Could you please find each line in the records that contains the word "Urgell" and copy it?

> _Given data_:
━━━━━━━━━━━━━━━━━━━━
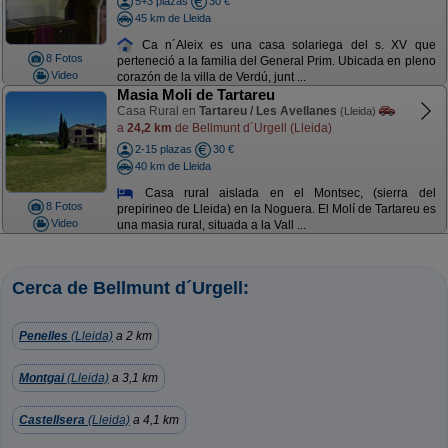
5+3 plazas
30 €
45 km de Lleida
Ca n´Aleix es una casa solariega del s. XV que
8 Fotos
perteneció a la familia del General Prim. Ubicada en pleno
Video
corazón de la villa de Verdú, junt ...
Masia Moli de Tartareu
Casa Rural en
Tartareu / Les Avellanes
(Lleida)
a
24,2 km
de Bellmunt d´Urgell (Lleida)
2-15 plazas
30 €
40 km de Lleida
Casa rural aislada en el Montsec, (sierra del
8 Fotos
prepirineo de Lleida) en la Noguera. El Molí de Tartareu es
Video
una masia rural, situada a la Vall ...
Cerca de Bellmunt d´Urgell:
Penelles
(Lleida)
a 2 km
Montgai
(Lleida)
a 3,1 km
Castellsera
(Lleida)
a 4,1 km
━━━━━━━━━━━━━━━━━━━━
> _Solution to the problem_:
de Bellmunt d´Urgell (Lleida)
Cerca de Bellmunt d´Urgell:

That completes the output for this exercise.